(Records from a data source)
★ ★ ★

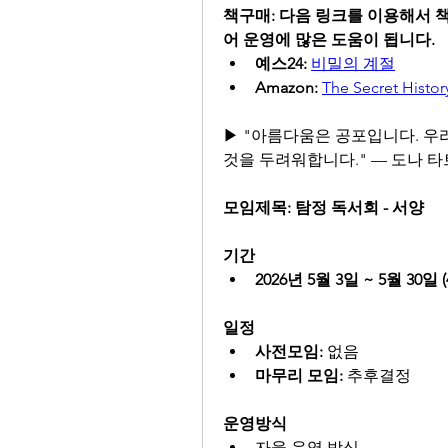
책구매: 다음 링크를 이용해서 
어 운영에 많은 도움이 됩니다.
예스24:
비밀의 계절
Amazon:
The Secret Histor
▶ "아름다움은 공포입니다. 우
것을 두려워합니다." — 도나 타
모임제목: 탐정 독서회 - 서양
기간
2026년 5월 3일 ~ 5월 30일 
일정
사전모임:
 없음
마무리 모임:
 추후결정
운영방식
자율 운영 방식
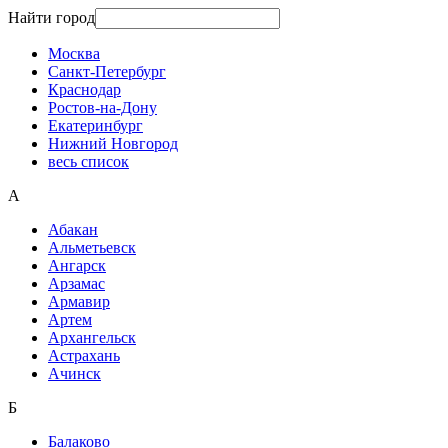
Найти город
Москва
Санкт-Петербург
Краснодар
Ростов-на-Дону
Екатеринбург
Нижний Новгород
весь список
А
Абакан
Альметьевск
Ангарск
Арзамас
Армавир
Артем
Архангельск
Астрахань
Ачинск
Б
Балаково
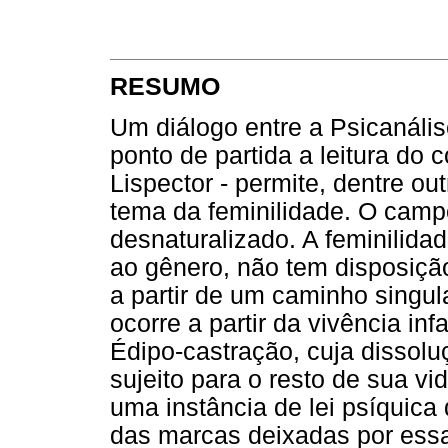
RESUMO
Um diálogo entre a Psicanális
ponto de partida a leitura do 
Lispector - permite, dentre o
tema da feminilidade. O campo
desnaturalizado. A feminilidad
ao gênero, não tem disposição
a partir de um caminho singula
ocorre a partir da vivência in
Édipo-castração, cuja dissolu
sujeito para o resto de sua v
uma instância de lei psíquica
das marcas deixadas por essa 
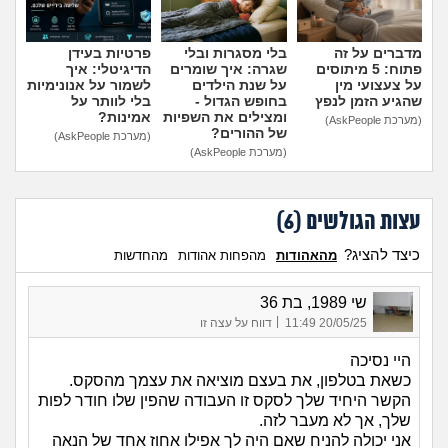
מדברים על זה
בלי מסגרות ובלי
פרטיות בעידן
פתוח: 5 מיתוסים
שגרה: איך שומרים
הדיגיטלי: איך
על צעצועי מין
על שנת הילדים
לשמור על אנונימיות
שהגיע הזמן לנפץ
בחופש הגדול -
בלי לוותר על
ומצילים את השפיות
אמינות?
(מערכת AskPeople)
של ההורים?
(מערכת AskPeople)
(מערכת AskPeople)
עצות הגולשים (
6
)
כיצד להציג?
מהאהודות
מהפחות אהודות
מהחדשות
שי 1989, בת 36
|
20/05/25 11:49
דווח על עצה זו
היי נסיכה
כשאת בטלפון, את בעצם מוציאה את עצמך מהסקס.
הקשר היחיד שלך לסקס זו העבודה שהפין שלו חודר לפות
שלך, אך לא מעבר לזה.
אני יכולה להניח שאם היה לך אפילו אחוז אחד של הנאה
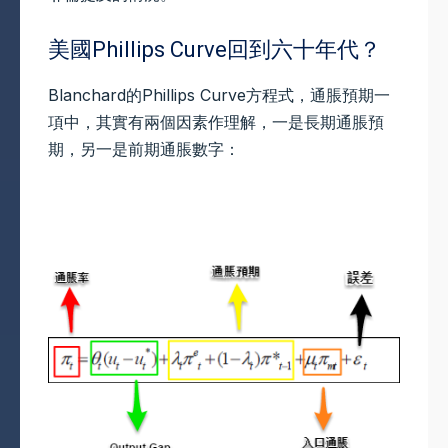
美國Phillips Curve回到六十年代？
Blanchard的Phillips Curve方程式，通脹預期一
項中，其實有兩個因素作理解，一是長期通脹預
期，另一是前期通脹數字：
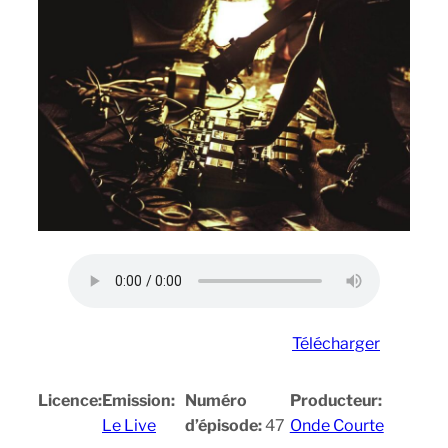
Télécharger
Licence:
Emission:
Numéro
Producteur:
Le Live
d’épisode:
47
Onde Courte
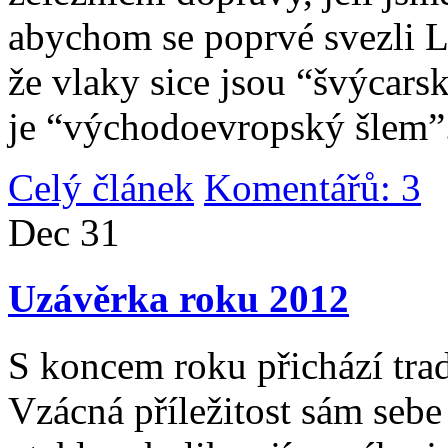
abychom se poprvé svezli 
že vlaky sice jsou “švýcarsk
je “východoevropský šlem”
Celý článek
Komentářů: 3
|
Dec
31
Uzávěrka roku 2012
S koncem roku přichází tradi
Vzácná příležitost sám sebe 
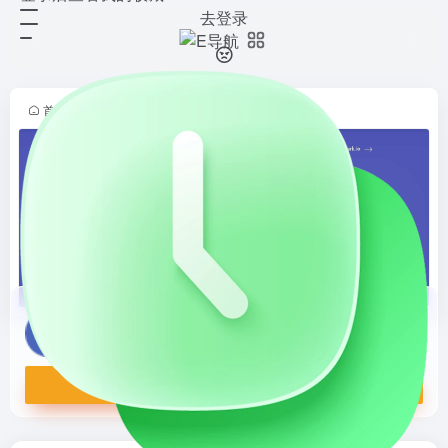
去登录
Namelix
打开网站
企业名称生成器 - 免费人工智能驱动
的命名工具
首页
•
趣味导航
•
趣味生成
•
正文
Namelix
企业名称生成器 - 免费人工智能驱动的命名工具
打开网站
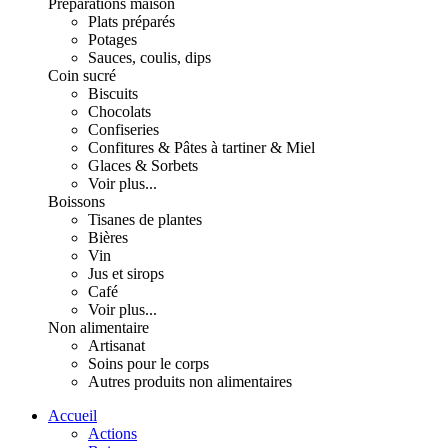
Préparations maison
Plats préparés
Potages
Sauces, coulis, dips
Coin sucré
Biscuits
Chocolats
Confiseries
Confitures & Pâtes à tartiner & Miel
Glaces & Sorbets
Voir plus...
Boissons
Tisanes de plantes
Bières
Vin
Jus et sirops
Café
Voir plus...
Non alimentaire
Artisanat
Soins pour le corps
Autres produits non alimentaires
Accueil
Actions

★ ★ ★

DESCRIPTION OF THE TASK: To complete this exercise, transcribe exactly the lines above from the one that holds "The Secret Histor" through the one that holds "Celý článek". Pictures stay out.

THE ANSWER:
The Secret Histor
▶ "아름다움은 공포입니다. 우
것을 두려워합니다." — 도나 타
모임제목: 탐정 독서회 - 서양
기간
2026년 5월 3일 ~ 5월 30일 
일정
사전모임:
 없음
마무리 모임:
 추후결정
운영방식
자율 운영 방식
Найти город
Москва
Санкт-Петербург
Краснодар
Ростов-на-Дону
Екатеринбург
Нижний Новгород
весь список
А
Абакан
Альметьевск
Ангарск
Арзамас
Армавир
Артем
Архангельск
Астрахань
Ачинск
Б
Балаково
RESUMO
Um diálogo entre a Psicanális
ponto de partida a leitura do 
Lispector - permite, dentre o
tema da feminilidade. O campo
desnaturalizado. A feminilidad
ao gênero, não tem disposição
a partir de um caminho singula
ocorre a partir da vivência in
Édipo-castração, cuja dissolu
sujeito para o resto de sua v
uma instância de lei psíquica
das marcas deixadas por essa 
מדברים על זה
בלי מסגרות ובלי
פרטיות בעידן
פתוח: 5 מיתוסים
שגרה: איך שומרים
הדיגיטלי: איך
על צעצועי מין
על שנת הילדים
לשמור על אנונימיות
שהגיע הזמן לנפץ
בחופש הגדול -
בלי לוותר על
ומצילים את השפיות
אמינות?
(מערכת AskPeople)
של ההורים?
(מערכת AskPeople)
(מערכת AskPeople)
עצות הגולשים (
6
)
כיצד להציג?
מהאהודות
מהפחות אהודות
מהחדשות
שי 1989, בת 36
|
20/05/25 11:49
דווח על עצה זו
היי נסיכה
כשאת בטלפון, את בעצם מוציאה את עצמך מהסקס.
הקשר היחיד שלך לסקס זו העבודה שהפין שלו חודר לפות
שלך, אך לא מעבר לזה.
אני יכולה להניח שאם היה לך אפילו אחוז אחד של הנאה
美國Phillips Curve回到六十年代？
Blanchard的Phillips Curve方程式，通脹預期一
項中，其實有兩個因素作理解，一是長期通脹預
期，另一是前期通脹數字：
Télécharger
Licence:
Emission:
Numéro
Producteur:
Le Live
d’épisode:
47
Onde Courte
abychom se poprvé svezli 
že vlaky sice jsou “švýcarsk
je “východoevropský šlem”
Celý článek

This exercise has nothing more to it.